If I'm going to spend that much money, I might as well go a little further and get an Intel Mac.  As it stands, even some of the Power Macintosh G5 systems are having reliability problems.  Check MacinTouch and you'll see what I mean.  It's a shame that such a nice processor was scarred by such crappy design all for the sake of form. 

If the PowerPC 970 really needed the cooling, Jobs should have conceded from the get go or just stuck with the G4 until it was time for the big switch.

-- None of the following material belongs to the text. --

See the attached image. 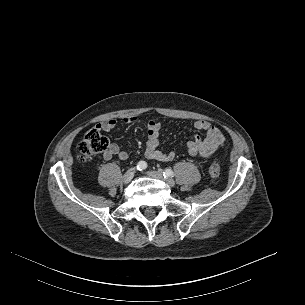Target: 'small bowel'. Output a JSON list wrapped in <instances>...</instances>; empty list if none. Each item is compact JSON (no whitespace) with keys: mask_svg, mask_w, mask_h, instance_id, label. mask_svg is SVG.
I'll list each match as a JSON object with an SVG mask.
<instances>
[{"mask_svg":"<svg viewBox=\"0 0 305 305\" xmlns=\"http://www.w3.org/2000/svg\"><path fill=\"white\" fill-rule=\"evenodd\" d=\"M136 117L126 118L125 123L136 122ZM117 121L115 119H108L99 124L97 128L102 131H110L115 128ZM193 127L200 131H205V136L201 137L196 135L187 142V150L190 156L199 158H209L217 150L222 148L225 144V137L221 130L206 120L195 121ZM162 126L159 122L151 119L147 123V143L145 148V156L149 160L156 161H171L177 152L169 151L163 152L159 150L160 132ZM113 157H118L120 160H126L129 154L126 150L122 149L117 143H112L107 151L103 153L105 160H110Z\"/></svg>","mask_w":305,"mask_h":305,"instance_id":"c3829d8e","label":"small bowel"}]
</instances>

Besides, my father bought a nice dual 867 MHz Power Macintosh G4 for only $299 from Mac of All Trades.  It only cost him more (about $75 bucks more) because he had to pay sales tax since both my father and MoAT are in Florida and he wanted it shipped ASAP.  They also had a 1 GHz MDD (single CPU) for less than that ($249).


----------



## Hughvane (Apr 20, 2008)

nixgeek said:


> some of the Power Macintosh G5 systems are having reliability problems.  Check MacinTouch and you'll see what I mean.



Thanks for the info, one of the best features of these forums. I take it you mean this: http://www.macintouch.com/reliability/pmg5.html

I'll be looking - and waiting - for the PPC 970MP model.



> Besides, my father bought a nice dual 867 MHz Power Macintosh G4 for only $299



That's a very friendly price. The equivalent here is about US$80 dearer. It's all about numbers. We don't have the turnover in Mac computers in NZ. You'd be amazed at how we Kiwis hang on to supposedly obsolete hardware (of all descriptions).

I'd stick with my old G3 b/w dual-drive Yosemite if it were faster, it does its work wonderfully well - but slowly. Comparing it with modern hardware is a bit like comparing a Case tractor with a Ferrari. In other words you don't plough a field with a Ferrari!


----------



## reed (Apr 27, 2008)

That bleaking Icon in the middle of the screen? All is dead as a doornail. Somebody "screwed-up." Need I say more?  Start all over again....and good luck to re-install the lot!!!!!

SIGH.


----------



## vivunger (May 15, 2008)

Recent disaster in not backing up when my PowerBook died unexpectedly... as a Grad student I almost lost all my work.. thanks to the Apple store I (my data) was saved... AMEN! Taught me a good lesson!


----------



## rubaiyat (May 19, 2008)

My worst disaster was when I upgraded to OSX and experienced a disappearing directory, unfortunately containing all my tax and accounts which I was in the process of updating but hadn't quite completed and backed up. 

The worst part was I didn't notice for a while and found it extremely difficult to find my place and reconstruct all my efforts.

Recently I upgraded my iMac G5 to Leopard after cloning my Tiger system onto an external FW drive. After the Leopard upgrade it will no longer see *any* FireWire devices, so I can't get at my precautionary backup. 

This and other associated problems have been consuming my time for over 2 weeks now.


----------